The Vagus Nerve (Day 117)

We've been looking at our emotional reactivity from the well-known fight, flight and freeze perspectives, and noticing how those experiences can easily embed themselves in our bodies as trauma. Managing these reactions skilfully, so they don't become trauma, involves applying awareness and acceptance to move back towards equanimity. One of the main pathways involved in recovering from strong reactions is our vagus nerve.
When your ever-vigilant sympathetic nervous system revs up the fight or flight responses – pouring the stress hormone cortisol and adrenaline into your body – the vagus nerve tells your body to chill out by releasing acetylcholine. The vagus nerve’s tendrils extend to many organs, acting like fiber-optic cables that send instructions to release enzymes and proteins like prolactin, vasopressin, and oxytocin, which calm you down. People with a stronger vagus response are more likely to recover more quickly after stress, injury, or illness.

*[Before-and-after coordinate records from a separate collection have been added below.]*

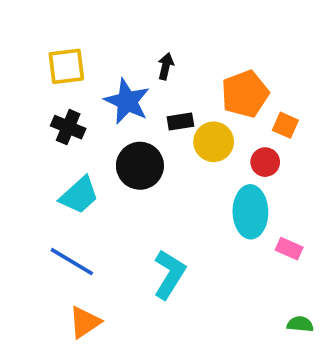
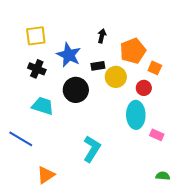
black arrow: (166, 66) -> (102, 36), moved
cyan trapezoid: (79, 195) -> (43, 106), turned -120
blue line: (72, 262) -> (21, 139), moved

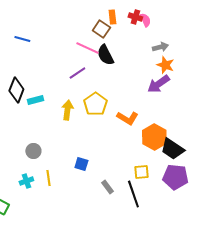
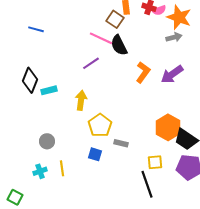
pink semicircle: (145, 20) -> (159, 10), turned 96
orange star: (165, 65) -> (179, 17), moved, size x1.4
yellow pentagon: (95, 104) -> (100, 125), moved
orange L-shape: (127, 118) -> (143, 72), moved, turned -85
gray rectangle: (107, 187) -> (121, 143), moved, turned -40

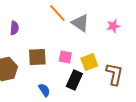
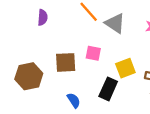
purple semicircle: (14, 28) -> (43, 18), moved
pink square: (65, 57) -> (93, 53), moved

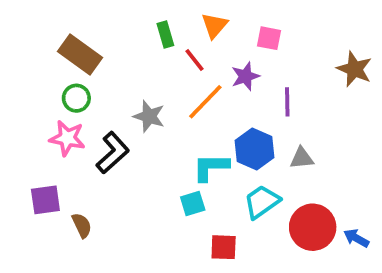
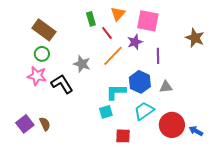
pink square: (269, 38) -> (148, 21), size x1.6
black L-shape: (113, 153) -> (62, 84), turned -80
purple square: (45, 200) -> (25, 124), moved, turned -30

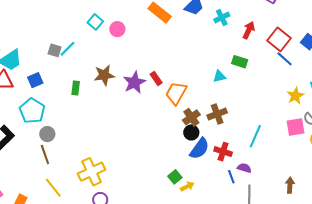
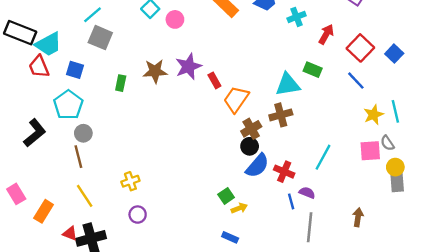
cyan line: (67, 49) -> (92, 15), moved
gray square: (55, 50) -> (100, 38), size x1.5
blue line: (285, 59) -> (356, 81), moved
cyan triangle: (219, 76) -> (288, 84), size x1.6
blue square: (35, 80) -> (75, 70), turned 35
purple star: (134, 82) -> (188, 66), moved
brown cross: (217, 114) -> (281, 115), moved
yellow cross: (92, 172) -> (130, 181), size x0.6

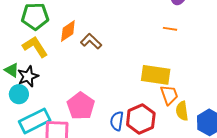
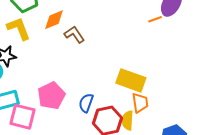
orange line: (170, 29) -> (155, 19), moved, turned -40
yellow semicircle: (182, 111) -> (127, 120), moved
blue semicircle: (117, 121) -> (86, 103), moved

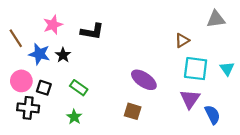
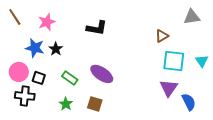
black L-shape: (92, 31) -> (97, 28), moved
brown line: (16, 38) -> (15, 17), moved
purple ellipse: (144, 80) -> (102, 74), moved
brown square: (133, 111) -> (95, 104), moved

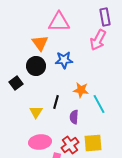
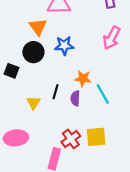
pink arrow: (98, 40) -> (112, 38), moved
black square: (16, 83) -> (11, 71), turned -32
purple semicircle: (74, 117) -> (75, 98), moved
pink ellipse: (40, 142) -> (16, 138), moved

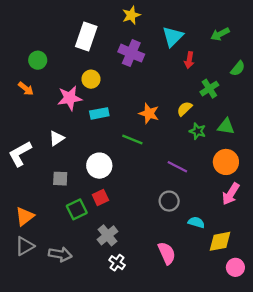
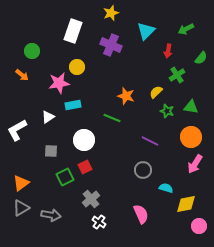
red arrow: (189, 60) -> (168, 51), moved
cyan rectangle: (99, 113) -> (73, 105), moved

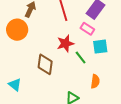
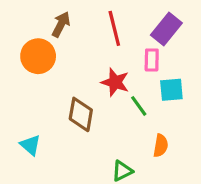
pink rectangle: (87, 29) -> (152, 60), turned 56
red star: (65, 44) -> (115, 82), turned 30

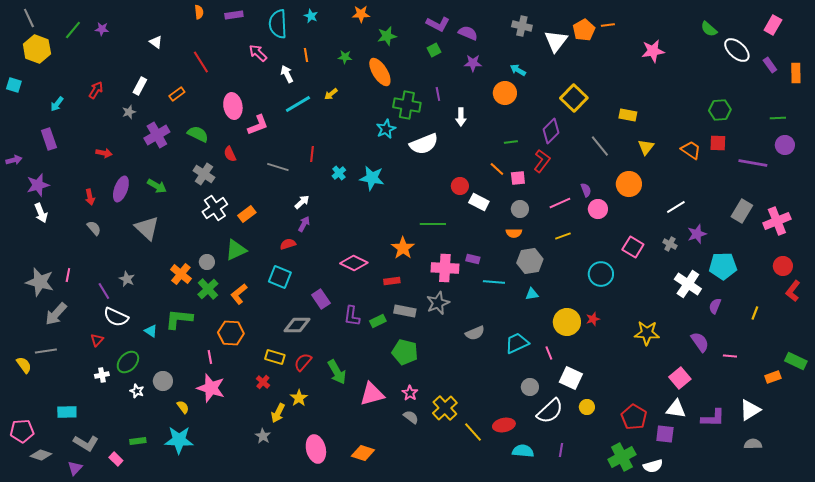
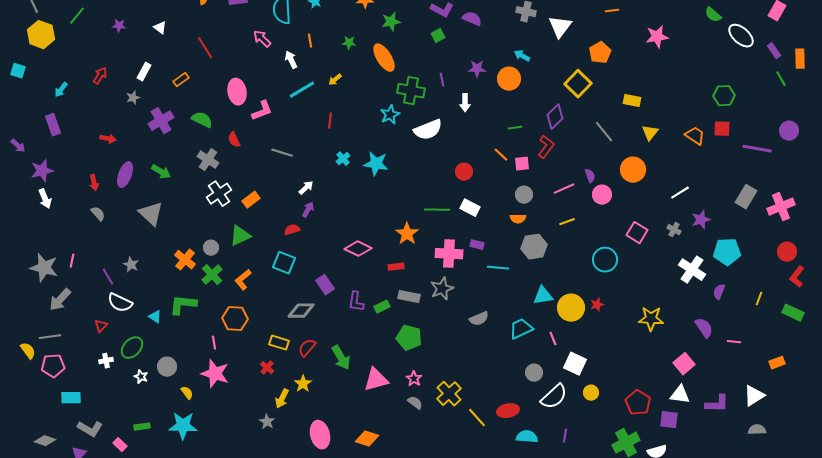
purple star: (102, 29) -> (119, 26), moved
orange pentagon: (584, 30) -> (600, 53), moved
purple star: (473, 63) -> (477, 69), moved
green line: (778, 118) -> (781, 79), moved, turned 63
red line: (312, 154) -> (330, 121), moved
purple arrow: (14, 160) -> (18, 146), turned 56
white rectangle: (479, 202) -> (470, 208), moved
cyan triangle: (532, 294) -> (543, 296), moved, size x1.5
green rectangle: (796, 361) -> (793, 313), moved
pink pentagon: (22, 431) -> (53, 366), moved

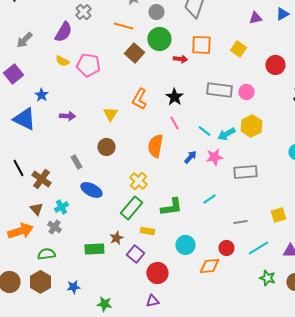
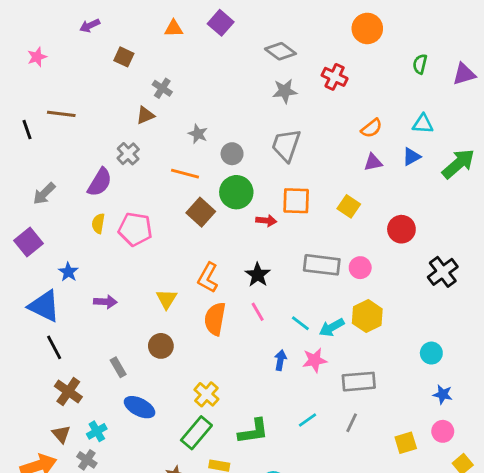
yellow semicircle: (62, 61) -> (98, 224), turned 72
orange semicircle: (155, 146) -> (215, 319), moved
blue arrow: (190, 157) -> (280, 360), turned -32
black line: (18, 168) -> (54, 347), moved
gray line: (240, 222) -> (352, 423), moved, turned -56

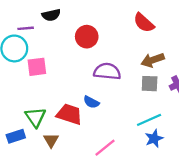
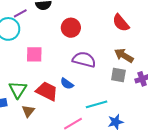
purple line: (26, 28) -> (20, 13), turned -32
brown arrow: (153, 60) -> (124, 55), turned 42
pink square: (37, 67) -> (34, 54), moved
cyan line: (149, 120) -> (97, 104), moved

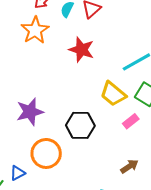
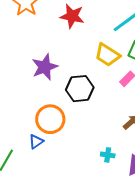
purple star: (30, 112) -> (45, 67), moved
blue triangle: (18, 173) -> (36, 142), moved

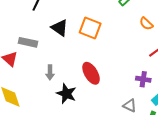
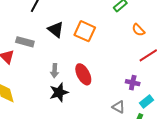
gray arrow: (50, 72) -> (55, 71), moved
black star: (66, 94) -> (59, 92), turned 30

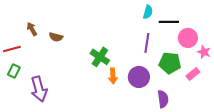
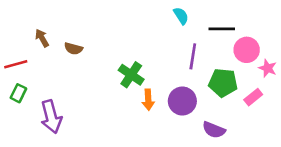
cyan semicircle: (148, 12) -> (181, 16), moved, turned -48
purple semicircle: (163, 99) -> (214, 130), turned 120

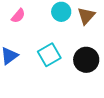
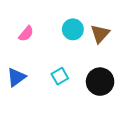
cyan square: (49, 55) -> (60, 76), size x0.7

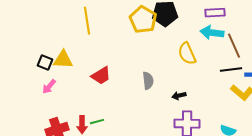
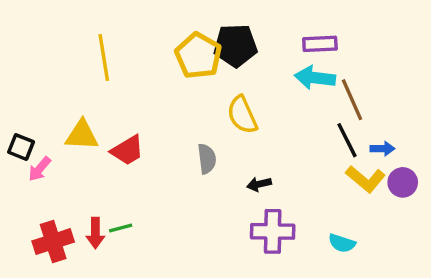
yellow semicircle: (187, 54) -> (242, 115), moved
yellow triangle: (63, 60) -> (82, 135), moved
black square: (45, 63) -> (21, 147), moved
black line: (231, 70) -> (347, 140), turned 70

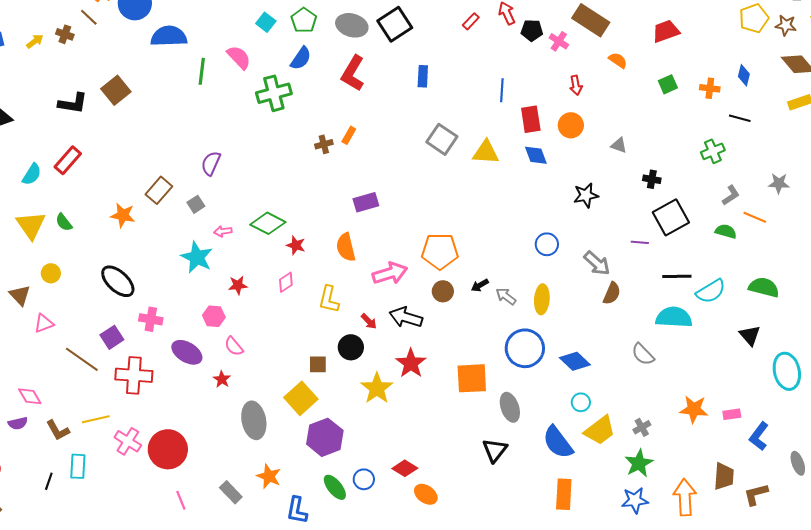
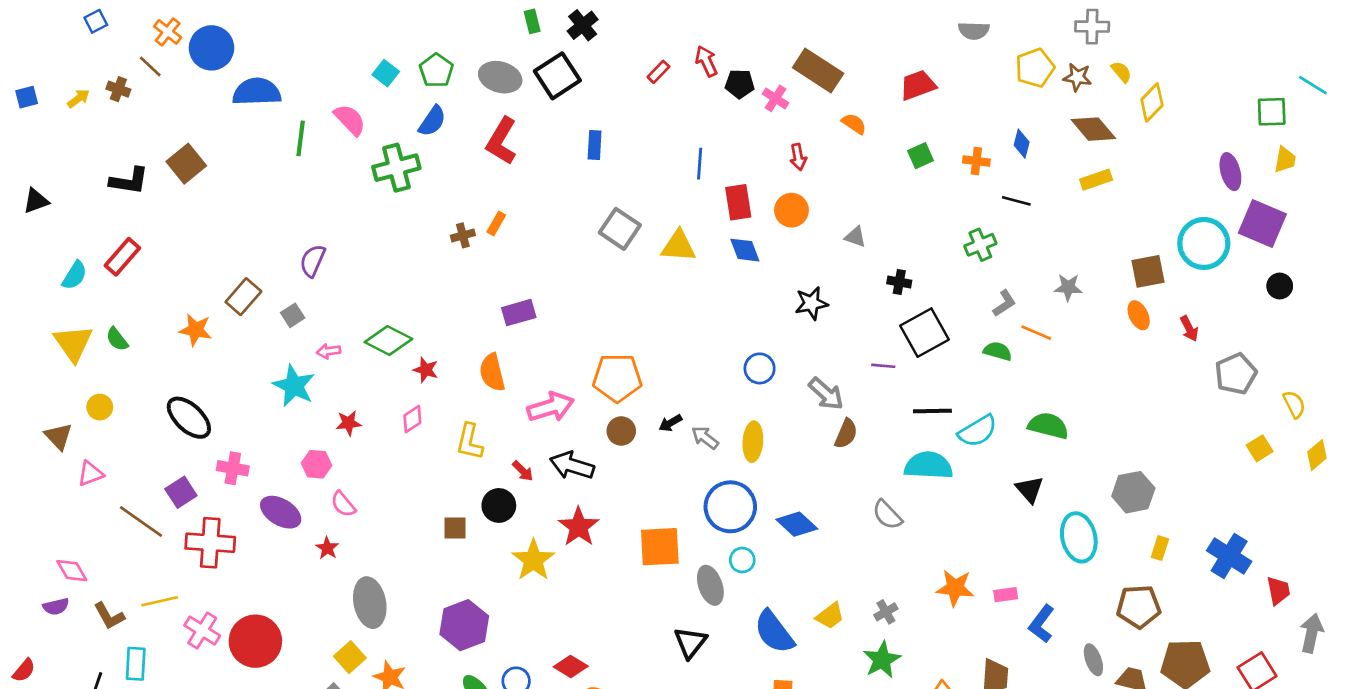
yellow square: (301, 398) -> (350, 657), moved, size x0.7
cyan circle: (581, 402) -> (742, 560), moved
yellow trapezoid: (600, 430) -> (830, 616), size x0.7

The vagus nerve is a key connector between our brain and our body, on a physical level, but also as expressed in what it means to be fully human. The vagus nerve is deeply plugged into our heart, our guts, and our voice. Whenever we turn inward to check in with our true feelings; to check in with our intuitive wisdom; or to find our true expressiveness, we're lighting up the vagus nerve. Whenever we plug into the rhythms of ourselves or the world around us, we're lighting up the vagus nerve.
PRACTICE
Deliberate breathing is the most accessible way to stimulate your vagus nerve – bringing yourself back to balance. Take a deliberate 4-part breath every chance you get – when you're stressed, when you need to focus, when you're enjoying the moment...etc!